当社においては、新型コロナウイルス感染症拡大の影響による減産情報をいち早く取得し一時帰休の実施、雇用調整助成金申請により雇用を守ると共に属人化業務の見直しによる標準化推進、生産人員適正化、経費全般の見直しを行い製造費用圧縮に努めた。
これらの結果、当事業年度のコンプレッサ部品関係の売上高は前期比17.3%減の24億88百万円となった。カーエアコン取付部品関係の売上高は、前期比1.6%減の1百万円、その他の売上高は前期比19.4%増の29百万円であった。これらを合計した当事業年度の売上高は、前期比17.0%減の25億19百万円となった。特に上期(4~9月)は感染拡大の影響により大幅な減産となったが、下期(10~3月)は各国の政策的景気喚起策として公共事業等への投資活発化により建機、大型車両の需要増加を受け受注回復となる場面も見られた。さらに、次世代型電動コンプレッサの部品加工において超短期での生産対応を評価されたことから、複数案件の獲得に至り売上に寄与させることが出来ている。
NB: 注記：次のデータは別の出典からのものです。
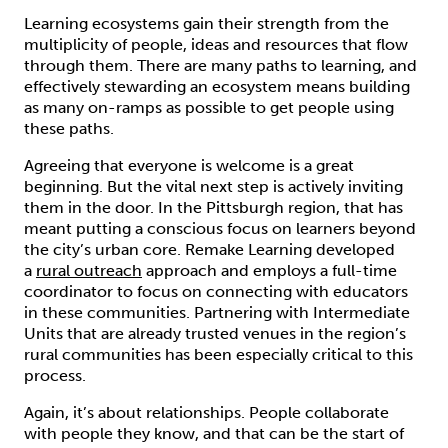
Learning ecosystems gain their strength from the
multiplicity of people, ideas and resources that flow
through them. There are many paths to learning, and
effectively stewarding an ecosystem means building
as many on-ramps as possible to get people using
these paths.
Agreeing that everyone is welcome is a great
beginning. But the vital next step is actively inviting
them in the door. In the Pittsburgh region, that has
meant putting a conscious focus on learners beyond
the city’s urban core. Remake Learning developed
a
rural outreach
approach and employs a full-time
coordinator to focus on connecting with educators
in these communities. Partnering with Intermediate
Units that are already trusted venues in the region’s
rural communities has been especially critical to this
process.
Again, it’s about relationships. People collaborate
with people they know, and that can be the start of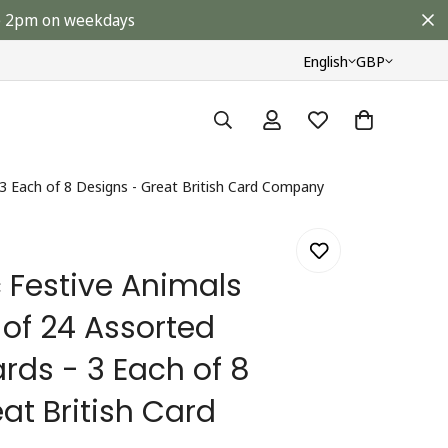
ore 2pm on weekdays
English
GBP
3 Each of 8 Designs - Great British Card Company
 Festive Animals
of 24 Assorted
rds - 3 Each of 8
at British Card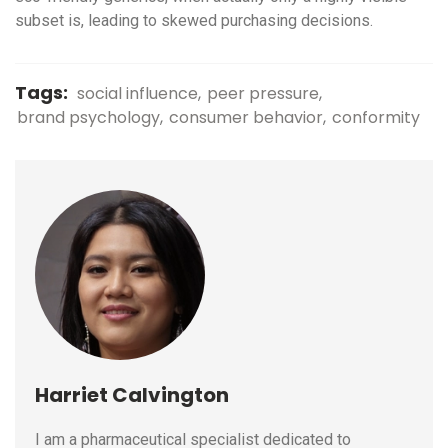
subset is, leading to skewed purchasing decisions.
Tags:
social influence
peer pressure
brand psychology
consumer behavior
conformity
Harriet Calvington
I am a pharmaceutical specialist dedicated to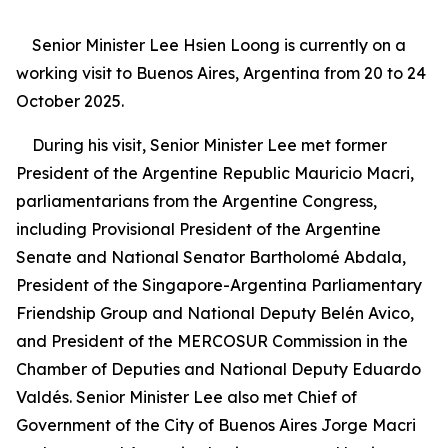
Senior Minister Lee Hsien Loong is currently on a
working visit to Buenos Aires, Argentina from 20 to 24
October 2025.
During his visit, Senior Minister Lee met former
President of the Argentine Republic Mauricio Macri,
parliamentarians from the Argentine Congress,
including Provisional President of the Argentine
Senate and National Senator Bartholomé Abdala,
President of the Singapore-Argentina Parliamentary
Friendship Group and National Deputy Belén Avico,
and President of the MERCOSUR Commission in the
Chamber of Deputies and National Deputy Eduardo
Valdés. Senior Minister Lee also met Chief of
Government of the City of Buenos Aires Jorge Macri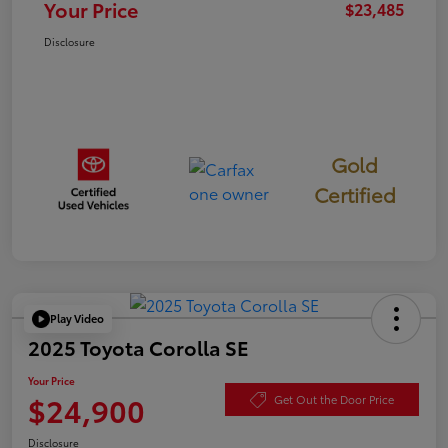
Your Price
$23,485
Disclosure
Gold
Certified
Play Video
2025 Toyota Corolla SE
Your Price
$24,900
Get Out the Door Price
Disclosure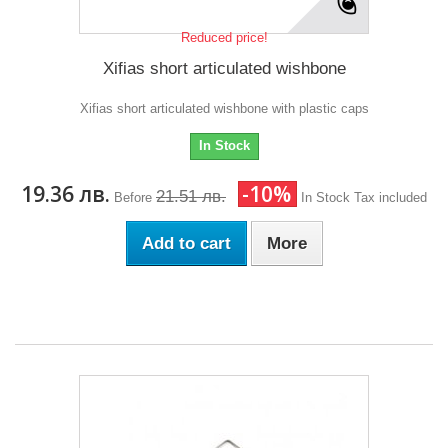
Reduced price!
Xifias short articulated wishbone
Xifias short articulated wishbone with plastic caps
In Stock
19.36 лв.
-10%
21.51 лв.
Before
In Stock
Tax included
Add to cart
More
一方、損益面では先述した諸活動の成果に加えて売上高に連動した製造経費の最適管理、変動労務費抑止策の遂行を図ったが、一時帰休による休業手当の支払いもあり営業損失30百万円 (前期は営業利益1百万円)となった。しかし休業手当に応じた雇用調整助成金の受給もあったことで当期純利益13百万円(前期は当期純利益7百万円) の計上となった。
財政状況については、事業年度末の総資産は12億35百万円(前期末比19百万円増加)と伸長され、当期純利益計上により純資産は78百万円(前期末比15百万円増加)となった。また自己資本比率は前期末より1.2ポイント増加し6.4%となった。継続して安定的な財務体制を目指して活動を進める。